Blame game rages after Cabinet meeting flops

The weekly Cabinet meeting flopped for the fourth consecutive time on Thursday amid heightened differences between coalition partners PNU and ODM. Ministers were summoned for the meeting around 7am only for them to be informed an hour later that it had been cancelled.

They had been invited through the Cabinet Office, which either called them directly or through their offices. Some of them got the messages through Short Message Service (SMS). However, there was a bone of contention between the Party of National Unity and Orange Democratic Movement ministers on what exactly caused the cancellation of the meeting.

Whereas ODM ministers blamed President Kibaki, who chairs the Cabinet, some PNU colleagues said Prime Minister Raila Odinga had scuttled the meeting because he was unavailable. However, the Head of the Presidential Press Service, Mr Isaiah Kabira, blamed the confusion on “miscommunication from the Cabinet Office”.

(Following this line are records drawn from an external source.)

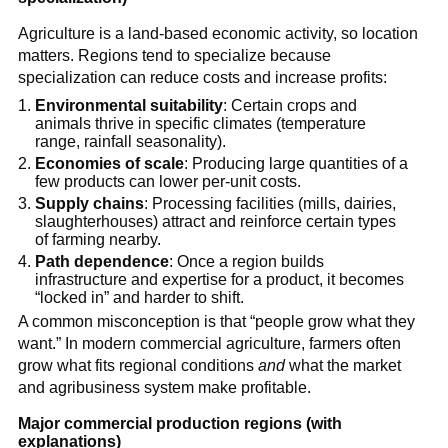
Agriculture is a land-based economic activity, so location
matters. Regions tend to specialize because
specialization can reduce costs and increase profits:
Environmental suitability
: Certain crops and
animals thrive in specific climates (temperature
range, rainfall seasonality).
Economies of scale
: Producing large quantities of a
few products can lower per-unit costs.
Supply chains
: Processing facilities (mills, dairies,
slaughterhouses) attract and reinforce certain types
of farming nearby.
Path dependence
: Once a region builds
infrastructure and expertise for a product, it becomes
“locked in” and harder to shift.
A common misconception is that “people grow what they
want.” In modern commercial agriculture, farmers often
grow what fits regional conditions
and
what the market
and agribusiness system make profitable.
Major commercial production regions (with
explanations)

He said that the Cabinet meeting called on Thursday was supposed to be held next week and that letters had already been sent out. An ODM minister, who spoke to the Nation and requested anonymity because of the sensitivity of the matter said: “There was no Cabinet meeting scheduled by Wednesday evening, but yesterday morning, we were informed that there was one… but an hour later it was cancelled.”

The minister said some of them were inconvenienced because they had to cancel important duties because of the meeting, only for it to called off. However, a minister allied to PNU, who also asked not to be named, said the meeting was cancelled because Mr Odinga said he would be away.

“I was informed of the Cabinet meeting this morning (Thursday) around 7am, but my office later called me to say the meeting had been cancelled because the Prime Minister was unavailable,” the minister said. The minister said Mr Odinga had written another letter to the President asking that the Permanent Committee on the Management of the Grand Coalition Affairs should meet to iron out issues.

The minister accused the PM of attempting to derail the work of the “Cabinet by replacing it with the committee”. The ODM minister countered the argument, saying Mr Odinga alone could not derail a Cabinet meeting. “He (Mr Odinga) wrote after the standoff last Thursday asking that the committee meets to sort out the issue so that Parliament does not go through another acrimonious debate. The PM wanted the meeting on Monday before Parliament resumed. It had nothing to do with yesterday’s Cabinet meeting.”

And while responding to claims that the PM scuttled Thursday’s meeting, his spokesman said Mr Odinga was informed of the meeting late after he was expected in Kericho to open a school of business studies, whose sponsors had travelled from the United Kingdom. “If the PM had been told earlier, he would have pushed the Kericho event to the afternoon. That is not a boycott. He received the message of the Cabinet meeting through his private secretary through an SMS at 9.30pm,” said spokesman Dennis Onyango.

The PNU wing said there was a lot of pending business because the Cabinet had not met. Members accused Mr Odinga of only engaging in his political agenda. However, Mr Odinga said the Cabinet was free to proceed without him. He took issue with the invitation through SMS, saying a Cabinet meeting was too important and serious an event to be called in such a manner.

Considered inferior

“Cabinet meetings require serious preparations. They are not rubber stamp events or photo sessions. That propaganda against the PM is being spread by practitioners of cheap politics of survival,” said Mr Onyango, quoting Mr Odinga. In Kericho, Mr Odinga said ODM was firmly in government and would resist any unorthodox attempts by PNU to push it out of the coalition.

He said it was unfortunate that a clique of leaders in PNU, who now considered ODM inferior, had forgotten so fast that the Grand Coalition Government was set up to prevent further turmoil following the contested 2007 presidential election results. Two weeks ago, Mr Odinga wrote to the President stressing the need to solve outstanding issues between the coalition partners and implementation of reforms as stated in the National Accord.

He asked the President to postpone the Cabinet meeting and instead convene a session of the coalition committee to resolve thorny issues threatening their unity in government. The President obliged then. It is the fourth time that the meeting to discuss development policy has failed.

Last week, the meeting, usually chaired by President Kibaki at State House, was cancelled at the eleventh hour following the crisis over who between Mr Odinga and Vice-President Kalonzo Musyoka should head the House Business Committee. The impasse was resolved on Tuesday when Speaker Kenneth Marende announced that he would take over as interim chairman as the government sorted out itself.